Basically, it is an agreed position that every lesson presented in class should be accompanied by some form of media for the instructional process to progress smoothly and effectively. To that end pre service teachers are exposed to ways by which they can produce, modify and improvise where necessary, in the preparation and production of educational or instructional media. It is also imperative for 21st century teachers to embrace ICTs in the preparation of their lessons and media formats.

Instructional media encompasses all the materials and physical means an instructor or classroom facilitator might use to implement instruction and facilitate the achievement of instructional objectives. Media therefore, plays a central role in the delivery of instruction.
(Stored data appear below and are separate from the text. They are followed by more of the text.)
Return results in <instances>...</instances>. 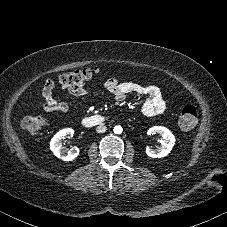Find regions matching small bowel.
Instances as JSON below:
<instances>
[{
  "label": "small bowel",
  "instance_id": "c3829d8e",
  "mask_svg": "<svg viewBox=\"0 0 227 227\" xmlns=\"http://www.w3.org/2000/svg\"><path fill=\"white\" fill-rule=\"evenodd\" d=\"M54 80H46L42 96L44 101L40 104V107L47 112H60L68 113L70 107L67 102L56 99L53 95ZM105 89L111 93L112 97L116 101H121L129 93H135L144 97L142 110L147 116H157L162 114L166 109V104L163 99L161 90L154 85H141L135 82H119L116 78H109L104 83ZM71 95L75 97L84 96L89 93L86 88H80L77 90L69 91Z\"/></svg>",
  "mask_w": 227,
  "mask_h": 227
}]
</instances>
Some of the roles of media in the teaching-learning process are, but not limited to the following:

  •  Enhancement of retention and transfer of knowledge and support learning through examples and visual elaborations
  • Stimulation of the learner’s memory thus making learning more permanent
  • Provision of avenues to increase collaboration between students as they interact with media during the learning process.
    The college has a vibrant media room which provides requisite material and equipment for use by students as they design and prepare their media. The aim behind this aspect of the course is to produce teachers who are highly competent and can improvise as they use media in their teaching.